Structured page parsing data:
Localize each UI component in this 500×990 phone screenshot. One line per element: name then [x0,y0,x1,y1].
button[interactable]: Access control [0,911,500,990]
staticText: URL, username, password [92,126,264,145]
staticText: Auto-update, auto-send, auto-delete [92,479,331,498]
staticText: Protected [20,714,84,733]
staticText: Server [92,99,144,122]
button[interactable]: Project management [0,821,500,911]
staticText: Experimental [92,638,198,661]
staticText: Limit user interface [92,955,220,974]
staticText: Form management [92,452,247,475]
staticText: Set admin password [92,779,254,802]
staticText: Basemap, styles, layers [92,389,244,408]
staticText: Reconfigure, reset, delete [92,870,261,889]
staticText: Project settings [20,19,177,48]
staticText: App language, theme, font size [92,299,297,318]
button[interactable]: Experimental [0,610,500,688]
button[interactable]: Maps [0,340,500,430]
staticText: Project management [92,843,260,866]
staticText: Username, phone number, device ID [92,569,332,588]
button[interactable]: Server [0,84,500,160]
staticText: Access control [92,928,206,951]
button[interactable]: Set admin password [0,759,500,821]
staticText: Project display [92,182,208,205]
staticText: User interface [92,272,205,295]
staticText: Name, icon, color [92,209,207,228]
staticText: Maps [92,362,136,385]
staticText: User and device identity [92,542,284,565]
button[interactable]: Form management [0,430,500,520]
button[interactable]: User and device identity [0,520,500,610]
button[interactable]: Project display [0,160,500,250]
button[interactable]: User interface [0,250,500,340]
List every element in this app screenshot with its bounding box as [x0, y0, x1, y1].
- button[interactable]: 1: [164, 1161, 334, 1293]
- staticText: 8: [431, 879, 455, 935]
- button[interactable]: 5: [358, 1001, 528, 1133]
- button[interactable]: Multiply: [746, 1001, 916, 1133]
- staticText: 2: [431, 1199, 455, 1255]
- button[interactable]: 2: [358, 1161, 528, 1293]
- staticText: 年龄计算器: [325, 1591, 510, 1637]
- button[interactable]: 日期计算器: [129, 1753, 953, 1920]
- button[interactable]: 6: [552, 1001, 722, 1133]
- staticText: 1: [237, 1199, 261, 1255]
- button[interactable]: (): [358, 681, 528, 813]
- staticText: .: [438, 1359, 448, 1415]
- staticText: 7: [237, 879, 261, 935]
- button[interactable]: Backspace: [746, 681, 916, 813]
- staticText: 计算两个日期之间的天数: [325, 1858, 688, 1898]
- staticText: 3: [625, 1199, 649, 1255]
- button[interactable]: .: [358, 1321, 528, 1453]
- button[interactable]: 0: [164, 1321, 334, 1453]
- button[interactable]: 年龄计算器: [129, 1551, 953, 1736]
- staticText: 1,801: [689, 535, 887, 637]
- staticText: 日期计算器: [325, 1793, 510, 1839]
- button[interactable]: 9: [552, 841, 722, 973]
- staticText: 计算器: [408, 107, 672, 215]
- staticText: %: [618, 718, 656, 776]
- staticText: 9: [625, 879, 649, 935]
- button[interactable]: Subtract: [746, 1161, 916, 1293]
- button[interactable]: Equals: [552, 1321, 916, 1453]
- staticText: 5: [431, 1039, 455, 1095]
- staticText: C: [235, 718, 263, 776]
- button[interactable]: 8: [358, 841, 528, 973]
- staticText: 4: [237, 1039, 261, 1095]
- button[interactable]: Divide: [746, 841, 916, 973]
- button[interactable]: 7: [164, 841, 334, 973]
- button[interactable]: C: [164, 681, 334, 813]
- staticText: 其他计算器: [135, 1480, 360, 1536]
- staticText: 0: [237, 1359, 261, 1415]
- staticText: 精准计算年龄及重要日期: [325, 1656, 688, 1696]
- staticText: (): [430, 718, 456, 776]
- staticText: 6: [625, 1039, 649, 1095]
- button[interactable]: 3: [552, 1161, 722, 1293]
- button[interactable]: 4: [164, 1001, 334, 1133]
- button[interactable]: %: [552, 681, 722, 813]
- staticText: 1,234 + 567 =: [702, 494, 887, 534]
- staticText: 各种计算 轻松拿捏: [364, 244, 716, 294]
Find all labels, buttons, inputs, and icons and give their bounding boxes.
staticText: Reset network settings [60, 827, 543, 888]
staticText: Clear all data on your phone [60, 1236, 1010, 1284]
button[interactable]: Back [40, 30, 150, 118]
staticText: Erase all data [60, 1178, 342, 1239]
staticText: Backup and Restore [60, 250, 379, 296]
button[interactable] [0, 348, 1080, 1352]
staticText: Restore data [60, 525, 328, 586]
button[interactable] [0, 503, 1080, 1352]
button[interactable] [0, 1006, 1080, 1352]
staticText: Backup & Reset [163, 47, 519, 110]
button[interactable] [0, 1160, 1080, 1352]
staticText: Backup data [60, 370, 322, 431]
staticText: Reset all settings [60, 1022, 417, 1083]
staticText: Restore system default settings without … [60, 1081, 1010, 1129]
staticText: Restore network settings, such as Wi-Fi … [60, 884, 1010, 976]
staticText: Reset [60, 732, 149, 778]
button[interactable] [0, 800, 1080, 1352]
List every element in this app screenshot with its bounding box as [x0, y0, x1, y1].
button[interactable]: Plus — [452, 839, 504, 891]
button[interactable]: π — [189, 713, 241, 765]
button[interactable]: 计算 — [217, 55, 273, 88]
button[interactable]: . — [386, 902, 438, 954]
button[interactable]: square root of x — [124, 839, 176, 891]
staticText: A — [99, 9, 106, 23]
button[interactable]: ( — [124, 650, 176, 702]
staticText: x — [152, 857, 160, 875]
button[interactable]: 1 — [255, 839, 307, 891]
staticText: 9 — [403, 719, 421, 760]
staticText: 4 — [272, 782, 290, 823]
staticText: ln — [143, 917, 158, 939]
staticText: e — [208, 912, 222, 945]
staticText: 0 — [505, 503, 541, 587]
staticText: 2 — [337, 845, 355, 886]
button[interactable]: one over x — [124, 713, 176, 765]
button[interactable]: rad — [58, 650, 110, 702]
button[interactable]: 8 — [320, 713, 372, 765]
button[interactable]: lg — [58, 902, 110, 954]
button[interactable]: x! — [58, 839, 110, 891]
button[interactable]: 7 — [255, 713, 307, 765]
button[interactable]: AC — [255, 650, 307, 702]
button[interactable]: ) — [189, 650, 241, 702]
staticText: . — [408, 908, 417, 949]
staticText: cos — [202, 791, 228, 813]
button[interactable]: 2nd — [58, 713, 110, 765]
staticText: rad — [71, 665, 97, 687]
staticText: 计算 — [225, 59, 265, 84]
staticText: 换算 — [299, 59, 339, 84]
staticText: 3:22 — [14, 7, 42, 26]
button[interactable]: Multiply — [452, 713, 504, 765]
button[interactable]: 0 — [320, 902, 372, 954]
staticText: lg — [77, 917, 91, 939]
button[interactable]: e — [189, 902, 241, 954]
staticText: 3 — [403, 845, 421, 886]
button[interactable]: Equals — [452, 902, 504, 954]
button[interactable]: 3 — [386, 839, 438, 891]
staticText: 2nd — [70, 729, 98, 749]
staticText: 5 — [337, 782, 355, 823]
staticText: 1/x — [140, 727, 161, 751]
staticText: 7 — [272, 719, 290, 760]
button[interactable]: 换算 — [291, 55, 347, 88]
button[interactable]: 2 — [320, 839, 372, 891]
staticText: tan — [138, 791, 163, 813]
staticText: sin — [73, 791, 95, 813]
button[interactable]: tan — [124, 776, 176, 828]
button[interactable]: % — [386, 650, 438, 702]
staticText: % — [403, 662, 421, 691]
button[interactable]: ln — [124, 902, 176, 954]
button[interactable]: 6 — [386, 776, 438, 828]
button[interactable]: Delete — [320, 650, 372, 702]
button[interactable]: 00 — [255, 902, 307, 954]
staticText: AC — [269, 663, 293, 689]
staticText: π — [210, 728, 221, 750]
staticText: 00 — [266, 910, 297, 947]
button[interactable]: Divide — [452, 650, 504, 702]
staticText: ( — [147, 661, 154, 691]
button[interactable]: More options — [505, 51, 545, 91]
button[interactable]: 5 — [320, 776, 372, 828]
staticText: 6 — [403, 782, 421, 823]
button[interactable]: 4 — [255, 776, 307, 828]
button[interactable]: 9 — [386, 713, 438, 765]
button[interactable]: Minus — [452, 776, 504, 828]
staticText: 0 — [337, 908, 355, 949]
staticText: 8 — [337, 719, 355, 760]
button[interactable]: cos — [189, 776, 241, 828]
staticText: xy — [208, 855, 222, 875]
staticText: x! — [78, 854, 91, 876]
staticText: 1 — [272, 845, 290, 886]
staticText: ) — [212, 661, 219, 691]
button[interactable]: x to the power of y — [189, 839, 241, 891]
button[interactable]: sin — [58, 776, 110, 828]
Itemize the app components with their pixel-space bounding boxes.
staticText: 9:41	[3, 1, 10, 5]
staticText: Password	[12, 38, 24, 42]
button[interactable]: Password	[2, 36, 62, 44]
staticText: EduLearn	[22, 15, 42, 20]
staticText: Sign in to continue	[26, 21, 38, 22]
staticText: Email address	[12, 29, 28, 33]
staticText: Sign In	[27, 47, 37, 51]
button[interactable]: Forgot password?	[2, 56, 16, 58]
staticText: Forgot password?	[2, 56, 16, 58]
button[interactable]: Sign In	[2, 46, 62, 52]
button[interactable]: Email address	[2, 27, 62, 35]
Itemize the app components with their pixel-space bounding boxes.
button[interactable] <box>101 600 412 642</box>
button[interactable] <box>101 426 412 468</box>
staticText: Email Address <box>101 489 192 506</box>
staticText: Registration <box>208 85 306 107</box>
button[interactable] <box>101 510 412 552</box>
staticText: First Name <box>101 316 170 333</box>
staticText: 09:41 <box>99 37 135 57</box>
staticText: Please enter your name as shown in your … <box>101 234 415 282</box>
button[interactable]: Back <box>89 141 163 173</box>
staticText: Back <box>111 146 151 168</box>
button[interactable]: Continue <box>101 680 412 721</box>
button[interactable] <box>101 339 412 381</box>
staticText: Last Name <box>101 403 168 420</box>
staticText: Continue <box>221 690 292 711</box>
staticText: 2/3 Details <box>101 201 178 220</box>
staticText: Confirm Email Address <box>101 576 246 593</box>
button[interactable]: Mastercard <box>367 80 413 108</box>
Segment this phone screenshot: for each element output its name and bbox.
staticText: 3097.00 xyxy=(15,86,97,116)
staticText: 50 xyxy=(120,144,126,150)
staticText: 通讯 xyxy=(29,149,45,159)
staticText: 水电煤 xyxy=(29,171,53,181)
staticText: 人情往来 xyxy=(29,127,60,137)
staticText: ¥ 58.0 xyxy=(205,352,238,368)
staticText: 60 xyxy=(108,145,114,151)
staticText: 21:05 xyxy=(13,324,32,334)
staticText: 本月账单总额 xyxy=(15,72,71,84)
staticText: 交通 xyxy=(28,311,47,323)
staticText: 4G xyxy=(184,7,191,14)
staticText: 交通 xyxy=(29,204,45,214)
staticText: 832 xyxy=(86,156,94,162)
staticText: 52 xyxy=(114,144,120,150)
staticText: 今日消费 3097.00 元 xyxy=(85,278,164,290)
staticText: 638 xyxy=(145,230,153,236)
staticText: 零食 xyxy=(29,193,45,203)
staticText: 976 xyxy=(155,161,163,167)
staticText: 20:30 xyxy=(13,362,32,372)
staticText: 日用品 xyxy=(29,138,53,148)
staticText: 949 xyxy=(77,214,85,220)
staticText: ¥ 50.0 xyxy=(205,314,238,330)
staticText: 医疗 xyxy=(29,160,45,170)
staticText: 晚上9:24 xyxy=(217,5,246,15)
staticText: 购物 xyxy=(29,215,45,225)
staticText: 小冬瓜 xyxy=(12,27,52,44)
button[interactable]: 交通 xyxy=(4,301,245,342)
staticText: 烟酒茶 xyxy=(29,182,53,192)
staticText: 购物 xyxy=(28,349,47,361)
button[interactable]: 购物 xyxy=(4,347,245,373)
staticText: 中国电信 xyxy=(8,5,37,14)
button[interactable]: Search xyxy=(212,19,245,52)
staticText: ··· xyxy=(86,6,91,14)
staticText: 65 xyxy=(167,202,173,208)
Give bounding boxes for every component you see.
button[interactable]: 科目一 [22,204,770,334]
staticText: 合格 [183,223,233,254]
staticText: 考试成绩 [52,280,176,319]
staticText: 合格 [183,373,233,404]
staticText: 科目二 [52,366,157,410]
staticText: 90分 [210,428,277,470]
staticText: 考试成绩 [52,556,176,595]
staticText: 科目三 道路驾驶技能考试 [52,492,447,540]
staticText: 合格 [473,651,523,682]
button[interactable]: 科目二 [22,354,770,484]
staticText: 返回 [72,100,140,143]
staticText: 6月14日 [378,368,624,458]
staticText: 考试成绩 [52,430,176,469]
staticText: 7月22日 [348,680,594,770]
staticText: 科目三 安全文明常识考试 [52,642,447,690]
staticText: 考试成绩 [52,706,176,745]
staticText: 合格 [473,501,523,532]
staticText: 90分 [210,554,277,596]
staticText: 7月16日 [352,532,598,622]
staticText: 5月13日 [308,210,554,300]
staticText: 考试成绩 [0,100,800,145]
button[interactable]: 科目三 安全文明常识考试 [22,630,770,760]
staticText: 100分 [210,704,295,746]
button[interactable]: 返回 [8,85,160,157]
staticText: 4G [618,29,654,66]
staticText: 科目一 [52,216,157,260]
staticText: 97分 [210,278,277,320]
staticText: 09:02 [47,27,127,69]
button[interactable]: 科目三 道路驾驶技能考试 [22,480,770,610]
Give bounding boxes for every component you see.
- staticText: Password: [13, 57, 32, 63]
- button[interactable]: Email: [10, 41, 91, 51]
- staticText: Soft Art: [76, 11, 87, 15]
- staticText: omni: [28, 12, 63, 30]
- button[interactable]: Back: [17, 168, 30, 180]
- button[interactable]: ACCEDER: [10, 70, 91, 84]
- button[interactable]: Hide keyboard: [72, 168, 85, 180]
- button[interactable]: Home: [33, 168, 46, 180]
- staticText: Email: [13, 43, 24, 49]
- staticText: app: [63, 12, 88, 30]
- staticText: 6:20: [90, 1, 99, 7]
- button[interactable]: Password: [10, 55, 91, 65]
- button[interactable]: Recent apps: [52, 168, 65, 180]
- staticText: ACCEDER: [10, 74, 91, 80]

> PROBLEM
Among the lines above, which ones hold the string "network"? Show them.

> SOLUTION TO THIS TASK
staticText: Reset network settings [60, 827, 543, 888]
staticText: Restore network settings, such as Wi-Fi … [60, 884, 1010, 976]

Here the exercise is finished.